My instant reaction was no because even though the increment is done in a thread safe way using System.Threading.Interlocked class, the comparison that follows is not safe.


My reasoning was that the "if" expression can be broken down to the following operations



  1. Fetch of someInt
  2. Increment operation
  3. Write back of someInt
  4. Comparison

The first 3 are done inside the Increment method and it provides concurrency protection and hence cannot be interleaved by another instruction.
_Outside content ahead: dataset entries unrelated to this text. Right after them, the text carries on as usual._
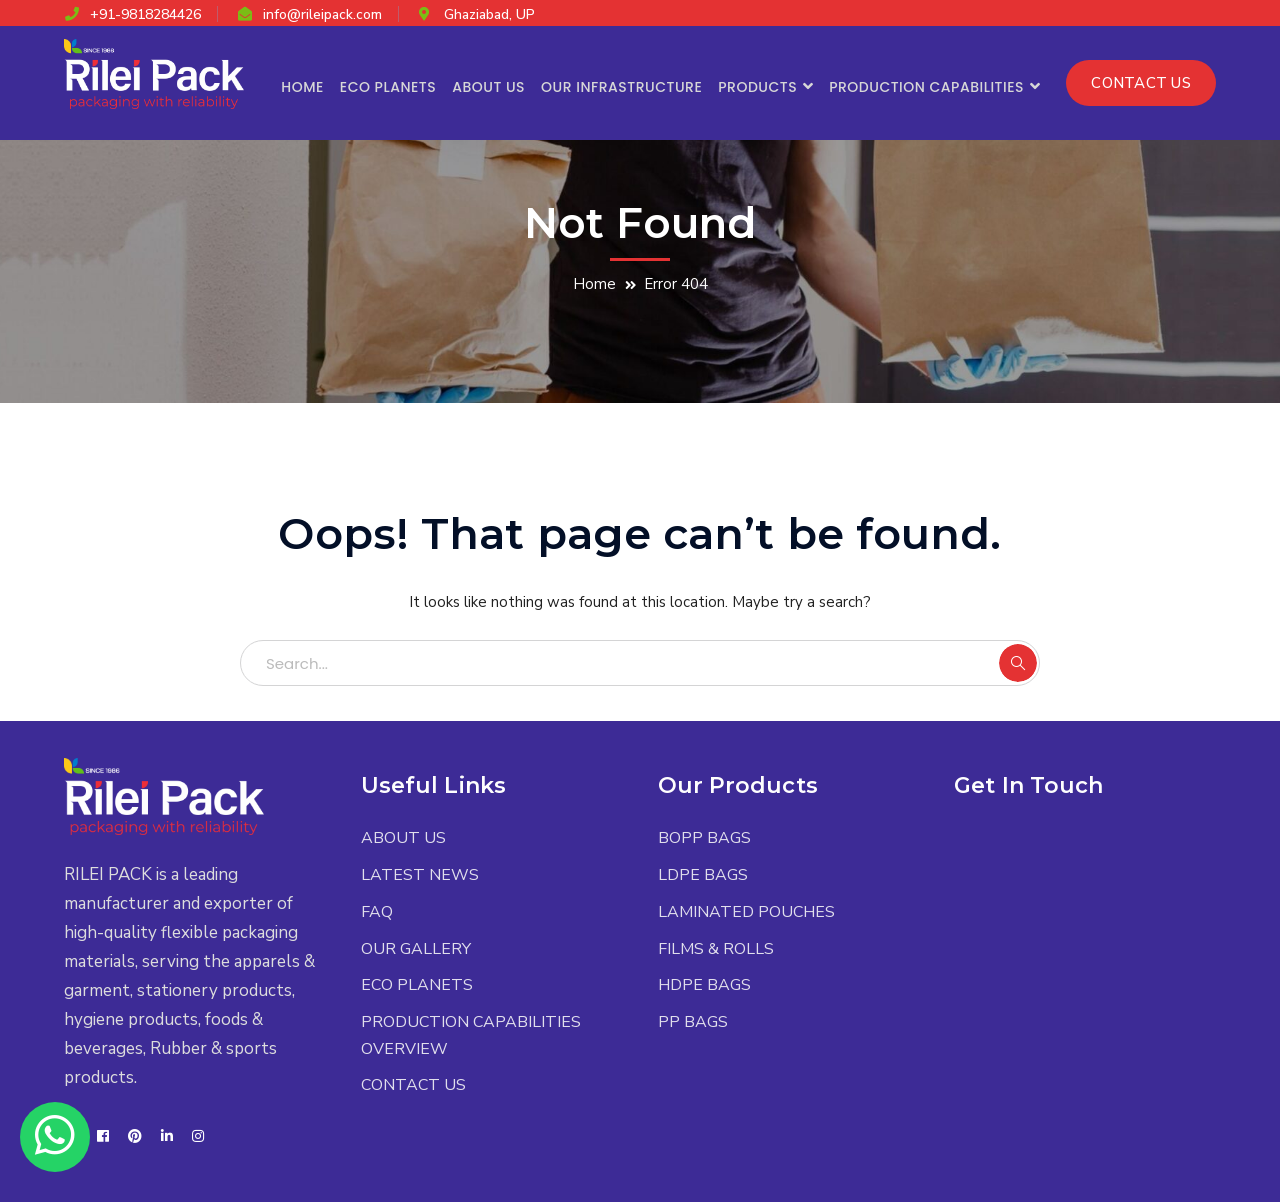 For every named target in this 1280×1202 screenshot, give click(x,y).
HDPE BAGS (704, 985)
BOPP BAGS (704, 838)
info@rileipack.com (322, 14)
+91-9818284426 (145, 14)
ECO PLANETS (417, 985)
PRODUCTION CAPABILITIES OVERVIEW (471, 1035)
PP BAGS (693, 1022)
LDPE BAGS (703, 875)
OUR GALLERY (416, 949)
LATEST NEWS (420, 875)
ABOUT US (403, 838)
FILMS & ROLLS (716, 949)
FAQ (377, 912)
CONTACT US (1141, 83)
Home (594, 284)
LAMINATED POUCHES (746, 912)
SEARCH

So if two threads are running in parallel (one marked in red and the other in green) I assumed that the following interleaving is possible



  1. someInt is 4 and CONSTANT_VAL is 5
  2. Fetch of someint      -> someInt ==4
  3. Increment operation   -> someInt ==5
  4. Write back of someint -> someInt ==5
  5. Fetch of someint      -> someInt == 5
  6. Increment operation   -> someInt == 6
  7. Write back of someint -> someInt == 6
  8. comparison            -> compare 6 & CONSTANT_VAL
  9. comparison            -> compare 6 & CONSTANT_VAL

This means that the comparison of both thread will fail.


However, someone responded back that I was wrong as the return value is being used and not the written back value. This made me do some more investigation.


If I see the JITted code then it looks like

if (Interlocked.Increment(ref someInt) == CONSTANT_VAL)
00000024 lea ecx,ds:[002B9314h]
0000002a call 796F1221

0000002f mov esi,eax
00000031 cmp esi,5

The call (at 0x000002a) is to the native code inside CLR which in turn calls Win32 api (InterlockedIncrement).


However, the last 2 lines are the interesting ones. Register EAX contains the return value and comparison is happening against that and CONSTANT_VAL. So even if the second thread had already changed the value of someInt it doesn’t have any effect as the return of the first increment is being used and not the safeInt value in memory. So first comparison (step 8 above) will actually compare CONSTANT_VAL against 5 and succeed.